Par exemple le maintien des départements, la révision de la réforme des rythmes scolaires et aussi la remise en cause de l'intercommunalité forcée à 20.000 habitants. Nous discuterons de ces sujets de manière très ouverte et très républicaine, mais si le président veut une contribution positive du Sénat, il devra montrer concrètement son respect pour la Haute Assemblée...

Est-ce qu'aujourd'hui le président de la République a besoin du Sénat ?

Évidemment ! Sa majorité a l'Assemblée Nationale est instable. Notre sagesse pourra lui être utile. Mais, s'il n'est pas respecté, le Sénat trouvera les moyens de se faire respecter.

C'est menaçant !

Il n'y a pas de menace de la part d'un républicain ; il y a simplement la manifestation de la culture d'indépendance du Sénat.

Quelles innovations apporteriez-vous si vous êtes élu président du Sénat ?

La stratégie que je propose est 100% nouvelle. Elle sera fondée sur la résistance et sur la préparation de l'alternance. Nous conduirons une "auto-réforme" du Sénat. Je développerai la transparence par exemple pour la réserve parlementaire.

Le sénat doit-il devenir un laboratoire ?

Le Sénat sera le laboratoire des politiques nouvelles ; il pourrait notamment travailler à la préparation d'un grand plan national pour les PME , à une réforme de l'Education Nationale ou au partage numérique.

Sur l'échiquier politique, est-ce que vous vous réclamez exclusivement de Nicolas Sarkozy ?

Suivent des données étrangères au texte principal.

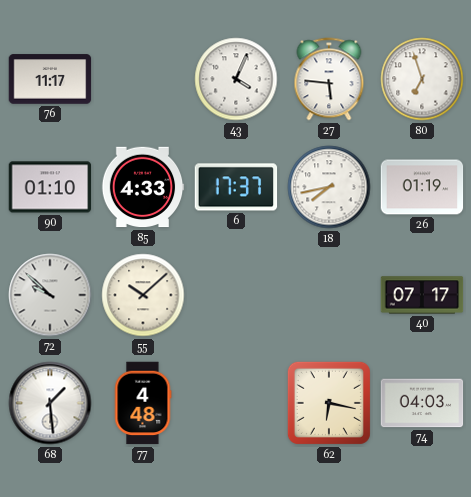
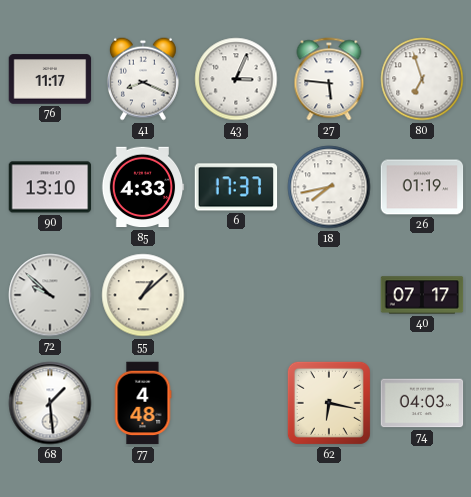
41: none -> 8:19
43: 4:04 -> 3:04
90: 01:10 -> 13:10
55: 10:08 -> 1:08
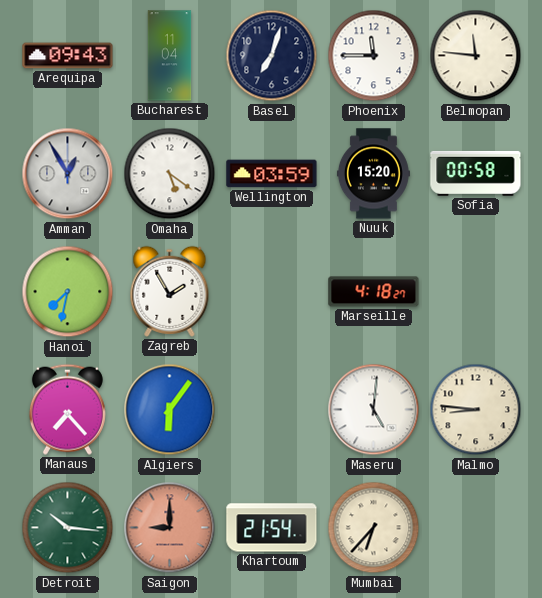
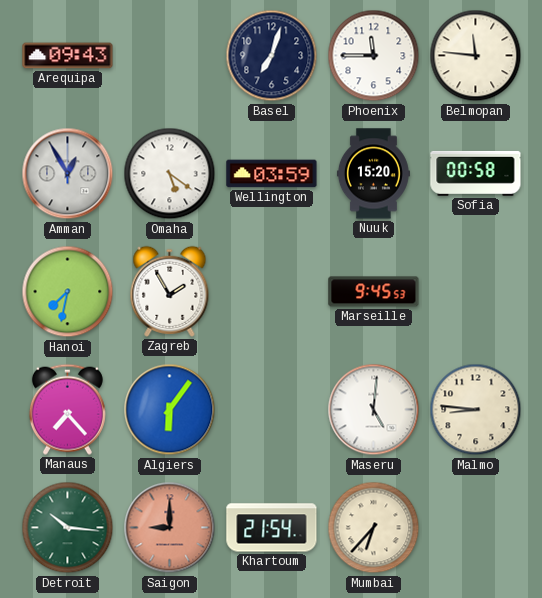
Bucharest: 11:04 -> none
Marseille: 4:18 -> 9:45
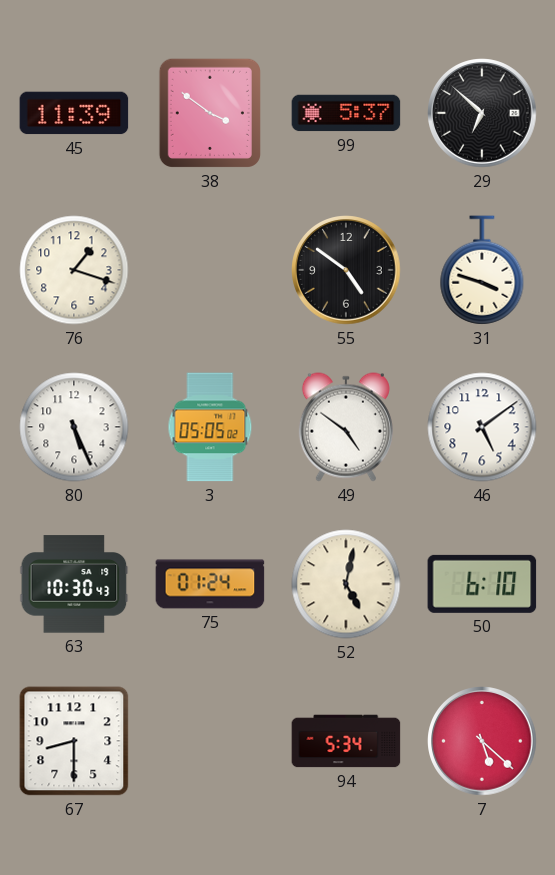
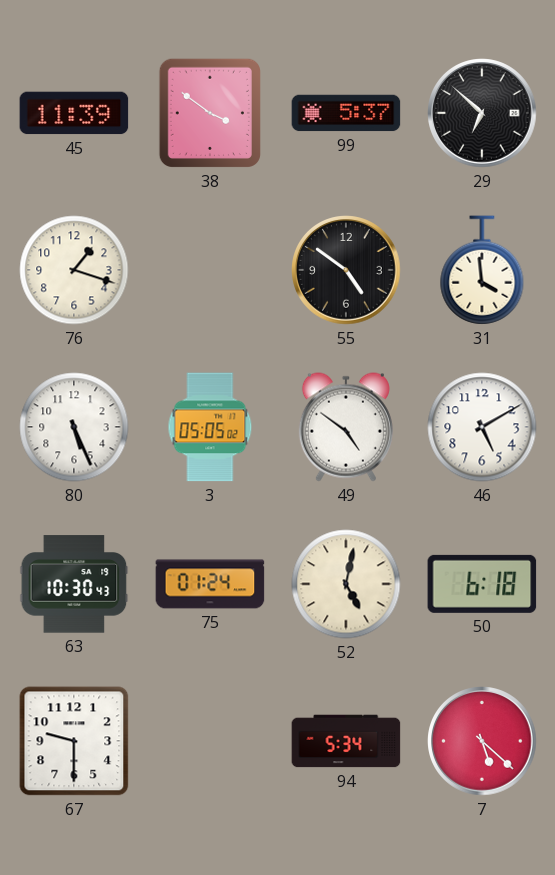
31: 3:48 -> 3:59
46: 5:09 -> 5:10
50: 6:10 -> 6:18
67: 8:30 -> 9:30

Les trois co-présidents de l'UMP ont décidé d'un commun accord de respecter une certaine neutralité dans la campagne qu'ils sont chargés d'organiser. Donc je respecterai cette éthique de responsabilité, ce qui ne met en cause ni ma relation personnelle avec Nicolas Sarkozy, ni celle avec mes deux collègues Alain Juppé et François Fillon.

Il se raconte que Nicolas Sarkozy fait campagne pour Jean-Pierre Raffarin...

C'est une bonne nouvelle, mais les rédactions bruissent de tant de rumeurs ! Toutefois, je dois vous confier que l'élection du Sénat ne se fait pas a l'extérieur du Sénat. Elle n'est pas dépendante de la vie des partis politiques. Je considère que l'analyse faite par Nicolas Sarkozy est juste ; il faut crédibiliser l'alternance en refondant la Droite et le Centre en France ; c'est un travail nécessaire qui exigera du Leadership, mais le Sénat se tiendra en marge de cet effort.

Cela veut dire que l'UMP a échoué puisqu'il faut la refonder ?

L'UMP est convalescente. L'UMP ne constitue pas suffisamment un espoir pour les Français désespérés par la manière dont M.Hollande exerce ses responsabilités. Déception vis-à-vis de la gauche, manque d'espoir vis-à-vis de la Droite. Il est nécessaire de crédibiliser un nouveau projet et c'est à cela que doivent s'atteler ceux qui vont s'impliquer à la refondation de la Droite et du Centre.

Si vous êtes président du Sénat, resterez- vous à l'écart de cette refondation?

En toutes circonstances, j'ai fait preuve de mon caractère indépendant. J'étais l'une des personnalités qui disait les choses directement au président Sarkozy, et mes messages n'étaient pas toujours dociles ! Notre relation a toujours été directe, elle est confiante. J'ai oeuvré comme médiateur au règlement de plusieurs conflits à l'intérieur de  l'UMP. Je serai donc attentif à ce qui se passera dans ma famille politique, mais si je suis président du Sénat, je veillerai à ce que le travail de fond pour l'alternance soit préparé et je ne l'impliquerai pas dans les tactiques personnelles.

Les primaires au sein de l'UMP au Sénat ne laisseront-elles  pas de traces ?

Ce n'est pas la première fois que l'on procède ainsi ; c'est l'honneur de notre démocratie interne. Pour  cela, je salue le travail de mon ami Jean-Claude Gaudin. 

En conclusion, c'est peut-être "le tour" de mon projet puisque, lui n'a jamais été essayé, et je fais confiance aux sénateurs pour s'y intéresser. La réponse que j'apporte à "la crise" (selon l'Express) du Sénat est aujourd'hui particulièrement crédible.